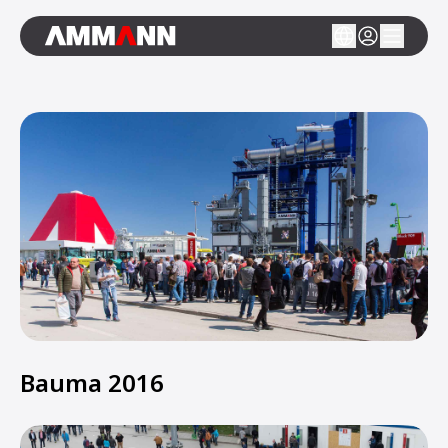
Bauma 2016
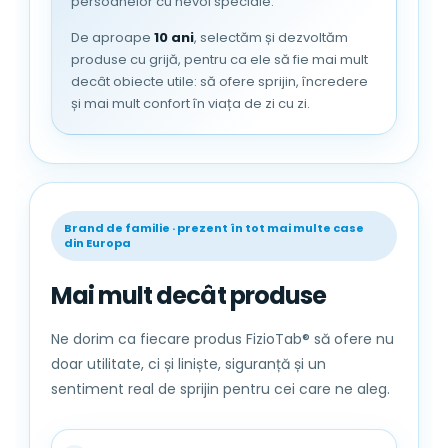
persoanelor cu nevoi speciale.
De aproape
10 ani
, selectăm și dezvoltăm
produse cu grijă, pentru ca ele să fie mai mult
decât obiecte utile: să ofere sprijin, încredere
și mai mult confort în viața de zi cu zi.
Material exterior: Textil
+ baza din
MDF, captuseala din burete
Brand de familie · prezent în tot mai multe case
Se curata usor
, cu o carpa moale si
din Europa
usor umeda. A se feri de actiunea
directa a razelor de soare si de ploaie.
Mai mult decât produse
Dimensiunile
taburetului
FizioTab®
:
38 x 38 x 38
Ne dorim ca fiecare produs FizioTab® să ofere nu
cm;
doar utilitate, ci și liniște, siguranță și un
Greutate maxima suportata: 100
kg.
sentiment real de sprijin pentru cei care ne aleg.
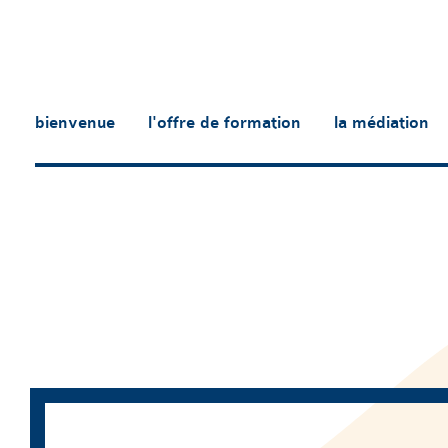
bienvenue
l'offre de formation
la médiation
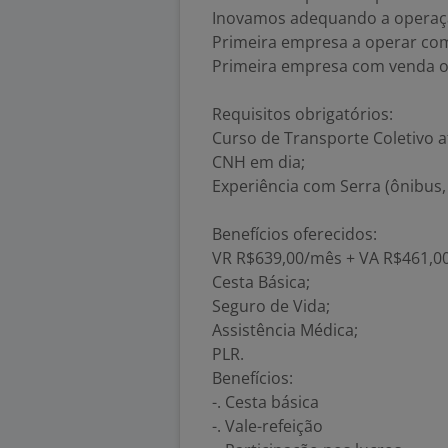
Inovamos adequando a operaç
Primeira empresa a operar com
Primeira empresa com venda on
Requisitos obrigatórios:
Curso de Transporte Coletivo a
CNH em dia;
Experiência com Serra (ônibus,
Benefícios oferecidos:
VR R$639,00/mês + VA R$461,0
Cesta Básica;
Seguro de Vida;
Assistência Médica;
PLR.
Benefícios:
-. Cesta básica
-. Vale-refeição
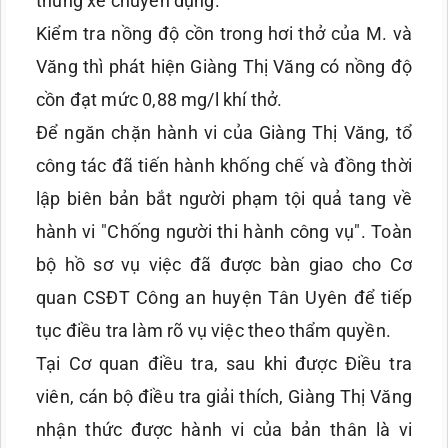
thùng xe chuyên dụng.
Kiểm tra nồng độ cồn trong hơi thở của M. và
Văng thì phát hiện Giàng Thị Văng có nồng độ
cồn đạt mức 0,88 mg/l khí thở.
Để ngăn chặn hành vi của Giàng Thị Văng, tổ
công tác đã tiến hành khống chế và đồng thời
lập biên bản bắt người phạm tội quả tang về
hành vi "Chống người thi hành công vụ". Toàn
bộ hồ sơ vụ việc đã được bàn giao cho Cơ
quan CSĐT Công an huyện Tân Uyên để tiếp
tục điều tra làm rõ vụ việc theo thẩm quyền.
Tại Cơ quan điều tra, sau khi được Điều tra
viên, cán bộ điều tra giải thích, Giàng Thị Văng
nhận thức được hành vi của bản thân là vi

# # # # #

▸ **Task brief**:
For each entry above, write it out again exactly but leave out any picture.

▸ **Answer box**:
Bauma 2016
persoanelor cu nevoi speciale.
De aproape
10 ani
, selectăm și dezvoltăm
produse cu grijă, pentru ca ele să fie mai mult
decât obiecte utile: să ofere sprijin, încredere
și mai mult confort în viața de zi cu zi.
Material exterior: Textil
+ baza din
MDF, captuseala din burete
Brand de familie · prezent în tot mai multe case
Se curata usor
, cu o carpa moale si
din Europa
usor umeda. A se feri de actiunea
directa a razelor de soare si de ploaie.
Mai mult decât produse
Dimensiunile
taburetului
FizioTab®
:
38 x 38 x 38
Ne dorim ca fiecare produs FizioTab® să ofere nu
cm;
doar utilitate, ci și liniște, siguranță și un
Greutate maxima suportata: 100
kg.
sentiment real de sprijin pentru cei care ne aleg.
bienvenue
l'offre de formation
la médiation
Inovamos adequando a operaç
Primeira empresa a operar com
Primeira empresa com venda on
Requisitos obrigatórios:
Curso de Transporte Coletivo a
CNH em dia;
Experiência com Serra (ônibus,
Benefícios oferecidos:
VR R$639,00/mês + VA R$461,0
Cesta Básica;
Seguro de Vida;
Assistência Médica;
PLR.
Benefícios:
-. Cesta básica
-. Vale-refeição
thùng xe chuyên dụng.
Kiểm tra nồng độ cồn trong hơi thở của M. và
Văng thì phát hiện Giàng Thị Văng có nồng độ
cồn đạt mức 0,88 mg/l khí thở.
Để ngăn chặn hành vi của Giàng Thị Văng, tổ
công tác đã tiến hành khống chế và đồng thời
lập biên bản bắt người phạm tội quả tang về
hành vi "Chống người thi hành công vụ". Toàn
bộ hồ sơ vụ việc đã được bàn giao cho Cơ
quan CSĐT Công an huyện Tân Uyên để tiếp
tục điều tra làm rõ vụ việc theo thẩm quyền.
Tại Cơ quan điều tra, sau khi được Điều tra
viên, cán bộ điều tra giải thích, Giàng Thị Văng
nhận thức được hành vi của bản thân là vi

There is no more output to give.